Le réseau est-il tiré d’affaires ?
Le réseau repart en conquête, mais sur un marché devenu très difficile. Or, pour maintenir leur compte d’exploitation pendant la période de redressement, des agences ont licen­cié ou n’ont pas remplacé des collaborateurs qui partaient. Les agents repartent de l’avant, oui, mais avec des effectifs en baisse.

Quelles sont les perspectives aujourd’hui ?
J’ai proposé à la compagnie un projet pour préparer les années à venir en tenant compte des évolu­tions du métier. À mon sens, cela doit passer par une restructuration des agences. Certains agents préfèrent confier la gestion des sinistres à la compagnie pour orienter leur organisation vers la prospection commerciale.
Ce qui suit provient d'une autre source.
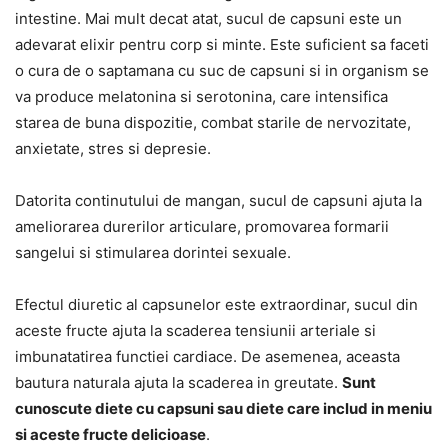
intestine. Mai mult decat atat, sucul de capsuni este un
adevarat elixir pentru corp si minte. Este suficient sa faceti
o cura de o saptamana cu suc de capsuni si in organism se
va produce melatonina si serotonina, care intensifica
starea de buna dispozitie, combat starile de nervozitate,
anxietate, stres si depresie.
Datorita continutului de mangan, sucul de capsuni ajuta la
ameliorarea durerilor articulare, promovarea formarii
sangelui si stimularea dorintei sexuale.
Efectul diuretic al capsunelor este extraordinar, sucul din
aceste fructe ajuta la scaderea tensiunii arteriale si
imbunatatirea functiei cardiace. De asemenea, aceasta
bautura naturala ajuta la scaderea in greutate.
Sunt
cunoscute diete cu capsuni sau diete care includ in meniu
si aceste fructe delicioase
.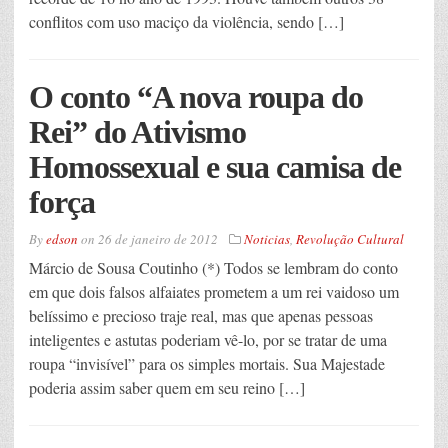
conflitos com uso maciço da violência, sendo […]
O conto “A nova roupa do
Rei” do Ativismo
Homossexual e sua camisa de
força
By
edson
on
26 de janeiro de 2012
Noticias
,
Revolução Cultural
Márcio de Sousa Coutinho (*) Todos se lembram do conto
em que dois falsos alfaiates prometem a um rei vaidoso um
belíssimo e precioso traje real, mas que apenas pessoas
inteligentes e astutas poderiam vê-lo, por se tratar de uma
roupa “invisível” para os simples mortais. Sua Majestade
poderia assim saber quem em seu reino […]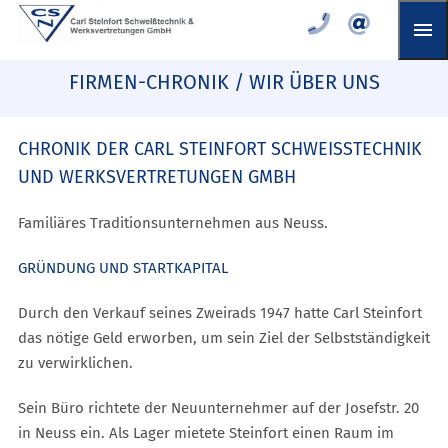
FIRMEN-CHRONIK / WIR ÜBER UNS
CHRONIK DER CARL STEINFORT SCHWEISSTECHNIK U
ND WERKSVERTRETUNGEN GMBH
Familiäres Traditionsunternehmen aus Neuss.
GRÜNDUNG UND STARTKAPITAL
Durch den Verkauf seines Zweirads 1947 hatte Carl Steinfort
das nötige Geld erworben, um sein Ziel der Selbstständigkeit
zu verwirklichen.
Sein Büro richtete der Neuunternehmer auf der Josefstr. 20
in Neuss ein. Als Lager mietete Steinfort einen Raum im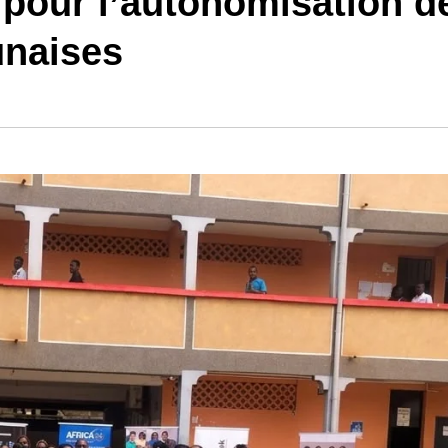
 pour l’autonomisation d
unaises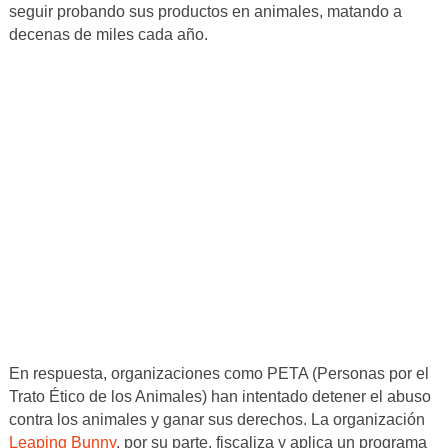
seguir probando sus productos en animales, matando a
decenas de miles cada año.
En respuesta, organizaciones como PETA (Personas por el
Trato Ético de los Animales) han intentado detener el abuso
contra los animales y ganar sus derechos. La organización
Leaping Bunny
, por su parte, fiscaliza y aplica un programa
Dans ce cas de figu­re, leurs collaborateurs qui géraient les sinis­tres doivent pouvoir bénéficier de formations pour acquérir des compétences commer­ciales.

Le réseau Generali France

  • 950 agents en 2011
  • 700 agents en 2015

La gestion de sinistres est pourtant perçue comme une fonction-clé en agence...
Confier la gestion de sinistres à la compagnie était encore un sujet tabou il y a quelques années. Ce n’est plus le cas. Les agents sont prêts à sauter le pas si cela leur permet de dégager du temps commercial, si le service est de qualité et si des moyens sont mis en place pour qu’ils puissent rester informés de la situation de leurs clients. À ce stade, 70 agents ont déjà opté pour cette solution, moyennant finance.

La prospection par la compagnie pour le compte des agences peut-elle être une solution ?
Pourquoi pas, si cela ne dégrade pas la relation clients et donne des résultats. Or, les dernières tentatives de Generali France en la matière n’ont pas été concluantes. Sa plateforme télépho­nique, créée en province, a effectué plus de 3 000 appels sortants afin de vendre des garanties accident de la vie pour le compte de 28 agences. Résultat : 14 contrats souscrits !

Et le numérique dans tout ça ?
Avec Internet, les compagnies ont tendance à proposer des produits low-cost, avec possibilité de souscrire des options, mais sur une base de commissionnement moins importante pour les agents. Ce dont j’ai peur, c’est que ces offres finissent par remplacer les produits classiques ce qui aurait pour résultat de réduire la rémunération des agents… Un risque pour ceux dont l’activité reste centrée sur les particuliers.

Quelle est votre priorité pour votre prochain mandat ?
Engager la restructuration des agences par la formation et mettre en place le projet Valeur partenaire. Par le passé, nous dispo­sions d’un statut – l’agence de plein exercice (APE) – qui permet­tait à certains agents, surtout ceux à la tête de grosses structures, de bénéficier d’autonomie en termes de souscription. La disparition de ce système a tiré tout le réseau vers le bas.

Il nous faut aujourd’hui retrouver un moyen de valoriser les agences qui se développent de façon rentable. C’est ce que j’appel­le la « valeur partenaire », un statut qui permettrait aux agents méritants de bénéficier de délégations, quelle que soit la structure de leurs agences et quels que soient les marchés sur lesquels ils évoluent. Nous sommes en discussion sur ce sujet avec la compagnie.